**DIRECTIONS FOR THIS TASK**
Check each line of the records below and collect those that include the word "well".

(Stored records)
◇ ◇ ◇ ◇ ◇

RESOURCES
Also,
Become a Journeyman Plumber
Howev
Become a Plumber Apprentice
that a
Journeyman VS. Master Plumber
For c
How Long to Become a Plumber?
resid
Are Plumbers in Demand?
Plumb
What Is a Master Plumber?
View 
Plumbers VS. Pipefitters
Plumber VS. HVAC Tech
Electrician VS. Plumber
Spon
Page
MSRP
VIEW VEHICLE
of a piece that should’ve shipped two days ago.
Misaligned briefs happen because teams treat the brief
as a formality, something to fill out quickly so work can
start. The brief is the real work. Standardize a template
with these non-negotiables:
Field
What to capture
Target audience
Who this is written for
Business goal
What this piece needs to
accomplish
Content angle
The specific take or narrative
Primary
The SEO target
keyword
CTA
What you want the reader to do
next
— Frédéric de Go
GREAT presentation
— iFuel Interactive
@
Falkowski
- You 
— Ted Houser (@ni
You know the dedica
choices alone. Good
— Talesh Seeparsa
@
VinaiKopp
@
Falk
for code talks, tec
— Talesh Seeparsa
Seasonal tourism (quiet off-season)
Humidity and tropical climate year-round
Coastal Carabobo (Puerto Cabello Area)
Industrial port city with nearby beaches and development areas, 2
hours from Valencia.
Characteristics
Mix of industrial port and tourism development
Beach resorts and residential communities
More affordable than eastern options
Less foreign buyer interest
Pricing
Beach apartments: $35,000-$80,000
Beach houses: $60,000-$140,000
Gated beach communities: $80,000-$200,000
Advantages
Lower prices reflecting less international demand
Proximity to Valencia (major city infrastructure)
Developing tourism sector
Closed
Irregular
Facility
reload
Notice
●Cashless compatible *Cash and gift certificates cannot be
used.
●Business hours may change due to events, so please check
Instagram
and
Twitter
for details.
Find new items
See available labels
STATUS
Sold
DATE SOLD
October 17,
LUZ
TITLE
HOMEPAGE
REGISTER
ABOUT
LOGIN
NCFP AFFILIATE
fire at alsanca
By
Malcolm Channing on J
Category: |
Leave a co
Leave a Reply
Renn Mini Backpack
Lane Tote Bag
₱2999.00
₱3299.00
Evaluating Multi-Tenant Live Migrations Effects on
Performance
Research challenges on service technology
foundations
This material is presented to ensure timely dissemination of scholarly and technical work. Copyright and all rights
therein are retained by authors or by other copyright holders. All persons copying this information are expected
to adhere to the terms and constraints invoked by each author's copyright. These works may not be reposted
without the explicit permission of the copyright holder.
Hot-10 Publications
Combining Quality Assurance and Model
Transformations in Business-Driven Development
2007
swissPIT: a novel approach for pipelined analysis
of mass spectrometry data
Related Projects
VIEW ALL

◇ ◇ ◇ ◇ ◇

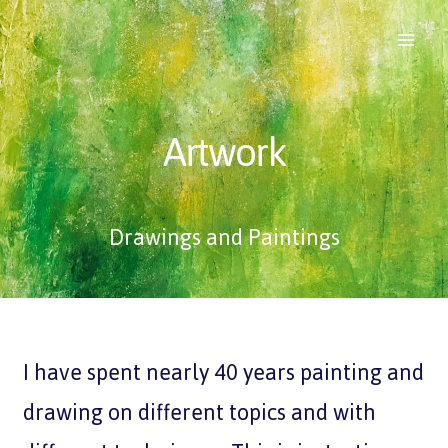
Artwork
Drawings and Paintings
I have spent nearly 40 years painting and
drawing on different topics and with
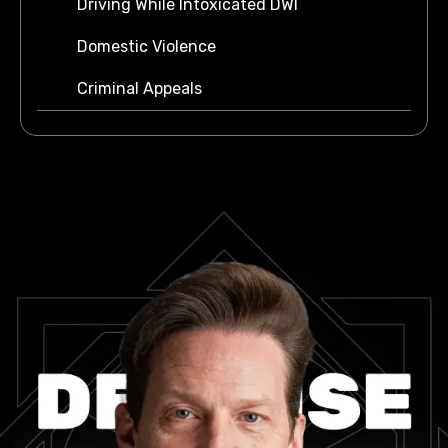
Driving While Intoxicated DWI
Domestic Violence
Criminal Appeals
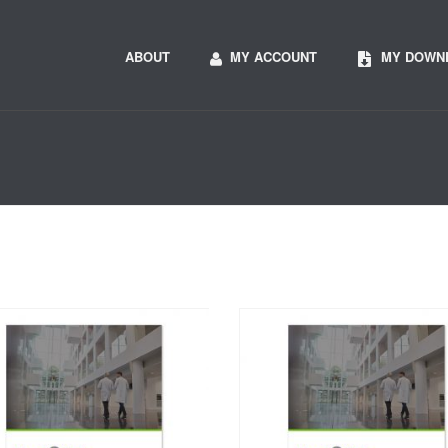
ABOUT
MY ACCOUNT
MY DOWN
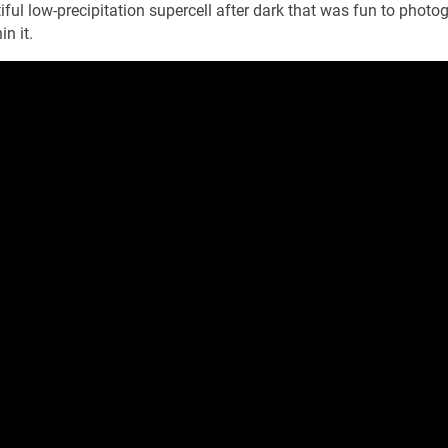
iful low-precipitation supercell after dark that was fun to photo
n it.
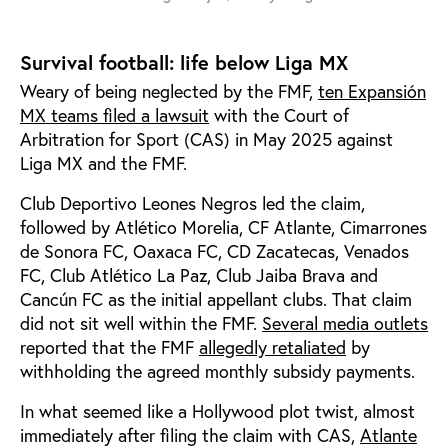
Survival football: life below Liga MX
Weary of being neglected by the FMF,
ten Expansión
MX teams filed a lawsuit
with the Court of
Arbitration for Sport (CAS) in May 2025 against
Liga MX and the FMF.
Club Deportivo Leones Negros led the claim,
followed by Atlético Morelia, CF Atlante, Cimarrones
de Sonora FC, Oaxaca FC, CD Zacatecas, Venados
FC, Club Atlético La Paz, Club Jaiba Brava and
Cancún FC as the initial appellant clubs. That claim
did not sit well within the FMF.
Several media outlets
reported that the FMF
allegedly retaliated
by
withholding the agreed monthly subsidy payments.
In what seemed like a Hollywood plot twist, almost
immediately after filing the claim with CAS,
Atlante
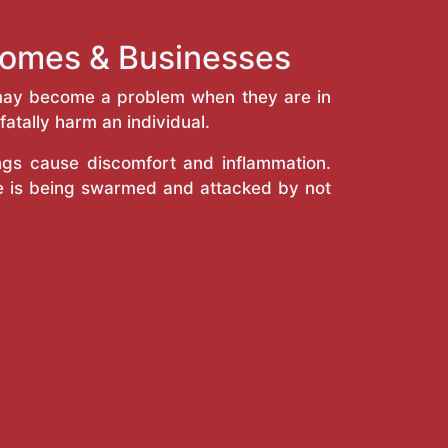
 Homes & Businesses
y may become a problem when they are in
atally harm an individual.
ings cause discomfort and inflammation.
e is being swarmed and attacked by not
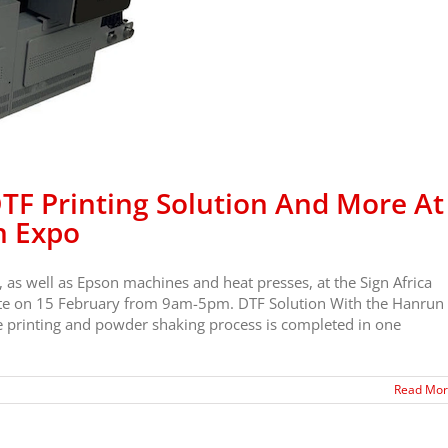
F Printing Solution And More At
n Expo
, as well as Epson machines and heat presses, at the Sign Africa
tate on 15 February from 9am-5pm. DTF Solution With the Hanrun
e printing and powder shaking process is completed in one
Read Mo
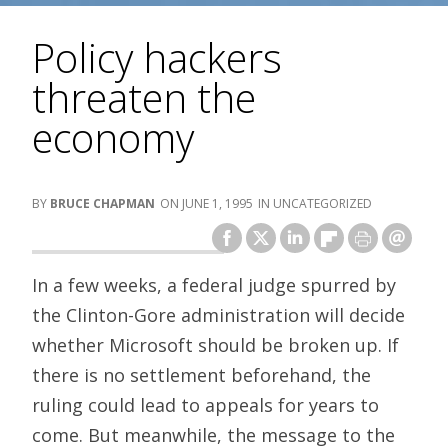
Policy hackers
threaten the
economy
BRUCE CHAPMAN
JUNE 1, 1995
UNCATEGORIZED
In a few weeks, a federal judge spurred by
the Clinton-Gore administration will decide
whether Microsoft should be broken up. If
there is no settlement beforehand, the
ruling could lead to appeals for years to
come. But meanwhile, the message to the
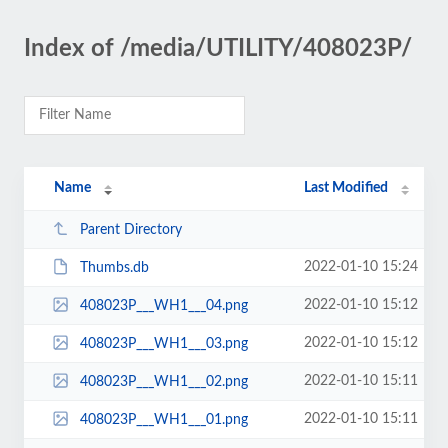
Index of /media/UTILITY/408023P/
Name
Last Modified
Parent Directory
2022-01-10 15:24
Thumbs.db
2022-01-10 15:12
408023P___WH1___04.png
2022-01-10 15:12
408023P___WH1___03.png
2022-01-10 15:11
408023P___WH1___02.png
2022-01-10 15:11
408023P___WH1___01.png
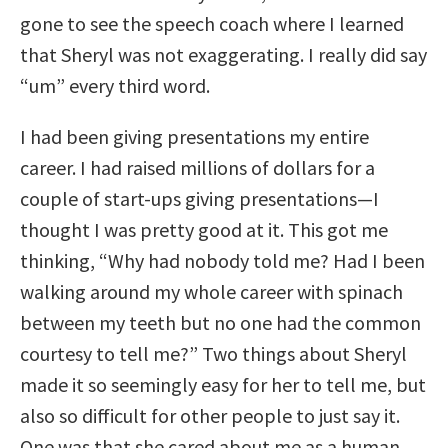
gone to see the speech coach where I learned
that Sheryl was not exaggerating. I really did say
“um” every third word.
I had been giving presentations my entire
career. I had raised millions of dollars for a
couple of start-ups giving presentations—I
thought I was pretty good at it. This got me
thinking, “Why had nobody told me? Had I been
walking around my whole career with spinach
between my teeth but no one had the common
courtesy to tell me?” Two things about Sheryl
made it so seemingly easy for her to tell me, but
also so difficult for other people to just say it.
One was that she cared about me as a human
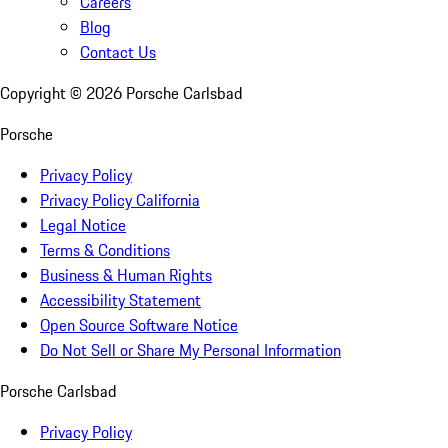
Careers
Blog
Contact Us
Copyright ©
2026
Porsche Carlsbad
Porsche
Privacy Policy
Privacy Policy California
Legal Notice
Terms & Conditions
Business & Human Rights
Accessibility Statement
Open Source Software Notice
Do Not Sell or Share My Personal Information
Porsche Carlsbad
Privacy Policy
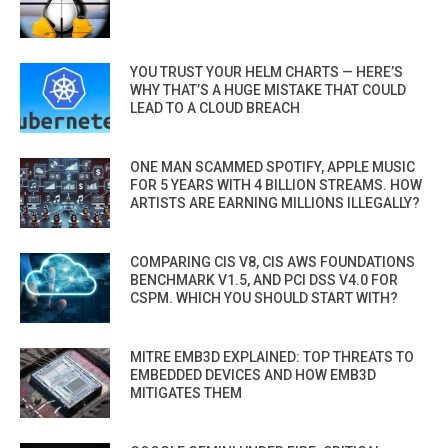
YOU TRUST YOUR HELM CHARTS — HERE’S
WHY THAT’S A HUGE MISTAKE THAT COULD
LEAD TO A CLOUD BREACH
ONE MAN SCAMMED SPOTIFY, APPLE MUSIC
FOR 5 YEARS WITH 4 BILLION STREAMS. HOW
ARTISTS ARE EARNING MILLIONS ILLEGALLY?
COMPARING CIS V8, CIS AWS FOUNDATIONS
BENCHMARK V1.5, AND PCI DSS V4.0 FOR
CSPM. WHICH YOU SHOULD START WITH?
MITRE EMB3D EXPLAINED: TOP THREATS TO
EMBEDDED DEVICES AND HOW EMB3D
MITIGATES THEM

◇ ◇ ◇ ◇ ◇

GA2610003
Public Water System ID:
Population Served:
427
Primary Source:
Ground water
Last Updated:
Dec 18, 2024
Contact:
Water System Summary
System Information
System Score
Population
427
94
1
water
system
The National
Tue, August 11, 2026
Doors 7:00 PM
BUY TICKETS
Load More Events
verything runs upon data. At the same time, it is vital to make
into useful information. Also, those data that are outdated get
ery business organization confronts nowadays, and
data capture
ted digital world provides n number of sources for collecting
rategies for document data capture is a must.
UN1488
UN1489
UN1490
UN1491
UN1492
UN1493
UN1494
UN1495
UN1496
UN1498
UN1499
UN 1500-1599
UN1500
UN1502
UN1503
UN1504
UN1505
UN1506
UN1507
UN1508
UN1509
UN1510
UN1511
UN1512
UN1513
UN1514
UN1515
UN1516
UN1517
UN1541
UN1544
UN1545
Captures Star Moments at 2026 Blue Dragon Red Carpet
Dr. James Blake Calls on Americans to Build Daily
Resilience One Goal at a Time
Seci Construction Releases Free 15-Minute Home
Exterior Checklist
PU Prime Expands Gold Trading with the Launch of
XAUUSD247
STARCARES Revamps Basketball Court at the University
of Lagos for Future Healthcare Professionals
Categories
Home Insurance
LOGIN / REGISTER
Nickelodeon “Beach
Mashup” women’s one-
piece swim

◇ ◇ ◇ ◇ ◇

**ANSWER SPACE**
did not sit well within the FMF.
, as well as Epson machines and heat presses, at the Sign Africa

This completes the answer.